Mrs. Pullet brushed each door-post with great nicety about the latitude of her shoulders (at that period a woman was truly ridiculous to an instructed eye if she did not measure a yard and a half across the shoulders), and having done that, sent the muscles of her face in quest of fresh tears as she advanced into the parlor where Mrs. Glegg was seated.

'Well, sister, you're late; what's the matter?' said Mrs. Glegg, rather sharply, as they shook hands.

Mrs. Pullet sat down, lifting up her mantle carefully behind before she answered.

'She's gone,' unconsciously using an impressive figure of rhetoric.

'It isn't the glass this time, then,' thought Mrs. Tulliver.

'Died the day before yesterday,' continued Mrs. Pullet; 'an' her legs was as thick as my body,' she added with deep sadness, after a pause. 'They'd tapped her no end o' times, and the water—they say you might ha' swum in it, if you'd liked.'

'Well, Sophy, it's a mercy she's gone, then, whoiver she may be,' said Mrs. Glegg, with the promptitude and emphasis of a mind naturally clear and decided; 'but I can't think who you're talking of, for my part.'

'But I know,' said Mrs. Pullet, sighing and shaking her head; 'and there isn't another such a dropsy in the parish. I know as it's old Mrs. Sutton o' the Twentylands.'

'Well, she's no kin o' yours, nor much acquaintance, as I've ever heard of,' said Mrs. Glegg, who always cried just as much as was proper when anything happened to her own "kin," but not on other occasions.

'She's so much acquaintance as I've seen her legs when they were like bladders.... And an old lady as had doubled her money over and over again, and kept it all in her own management to the last, and had her pocket with her keys in under her pillow constant. There isn't many old parish's like her, I doubt.'

'And they say she'd took as much physic as 'ud fill a wagon,' observed Mr. Pullet.

'Ah!' sighed Mrs.
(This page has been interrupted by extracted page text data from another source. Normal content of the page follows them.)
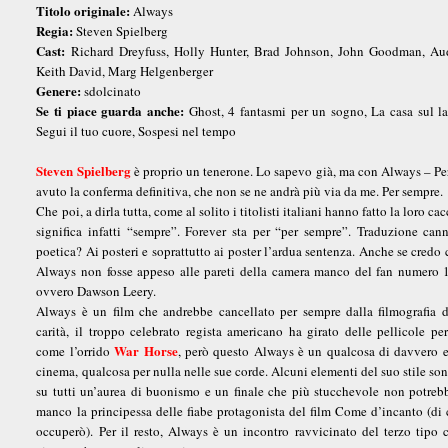
Titolo originale:
Always
Regia:
Steven Spielberg
Cast:
Richard Dreyfuss, Holly Hunter, Brad Johnson, John Goodman, Au
Keith David, Marg Helgenberger
Genere:
sdolcinato
Se ti piace guarda anche:
Ghost, 4 fantasmi per un sogno, La casa sul l
Segui il tuo cuore, Sospesi nel tempo
Steven Spielberg
è proprio un tenerone. Lo sapevo già, ma con Always – Pe
avuto la conferma definitiva, che non se ne andrà più via da me. Per sempre.
Che poi, a dirla tutta, come al solito i titolisti italiani hanno fatto la loro c
significa infatti “sempre”. Forever sta per “per sempre”. Traduzione cann
poetica? Ai posteri e soprattutto ai poster l’ardua sentenza. Anche se credo c
Always non fosse appeso alle pareti della camera manco del fan numero 1
ovvero Dawson Leery.
Always è un film che andrebbe cancellato per sempre dalla filmografia de
carità, il troppo celebrato regista americano ha girato delle pellicole pe
War Horse
come l’orrido
, però questo Always è un qualcosa di davvero e
cinema, qualcosa per nulla nelle sue corde. Alcuni elementi del suo stile son
su tutti un’aurea di buonismo e un finale che più stucchevole non potre
manco la principessa delle fiabe protagonista del film Come d’incanto (di 
occuperò). Per il resto, Always è un incontro ravvicinato del terzo tipo 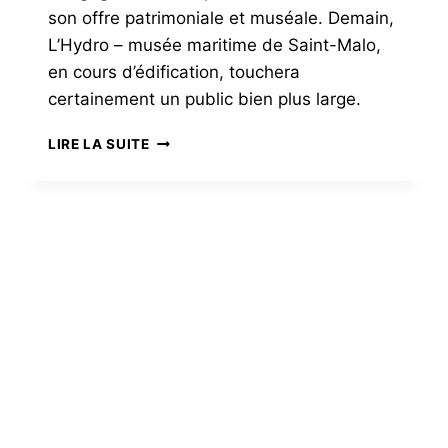
son offre patrimoniale et muséale. Demain,
L’Hydro – musée maritime de Saint-Malo,
en cours d’édification, touchera
certainement un public bien plus large.
NAISSANCE
LIRE LA SUITE
EN
2028
DE
L’HYDRO
MUSÉE
LA BOGUE D’OR A
MARITIME
DE
CINQUANTE ANS !
SAINT-
MALO
Chaque dernier week-end d’octobre, la
paisible cité de Redon s’anime à l’occasion
de la séculaire Foire de la Teillouse, à
laquelle se joint, depuis 1975, la fameuse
Pullet, 'she'd another complaint ever so many years before she had the dropsy, and the doctors couldn't make out what it was. And she said to me, when I went to see her last Christmas, she said, 'Mrs. Pullet, if iver you have the dropsy, you'll think o' me.' 'She did say so,' added Mrs. Pullet, beginning to cry bitterly again; 'those were her very words. And she's to be buried o' Saturday, and Pullet's bid to the funeral.'

'Sophy,' said Mrs. Glegg, unable any longer to contain her spirit of rational remonstrance, 'Sophy, I wonder at you, fretting and injuring your health about people as don't belong to you. Your poor father never did so, nor your aunt Frances neither, nor any o' the family, as I ever heard of. You couldn't fret no more than this if we'd heard as our cousin Abbott had died sudden without making his will.'

Mrs. Pullet was silent, having to finish her crying, and rather flattered than indignant at being upbraided for crying too much. It was not every body who could afford to cry so much about their neighbors who had left them nothing; but Mrs. Pullet had married a gentleman farmer, and had leisure and money to carry her crying and every thing else to the highest pitch of respectability.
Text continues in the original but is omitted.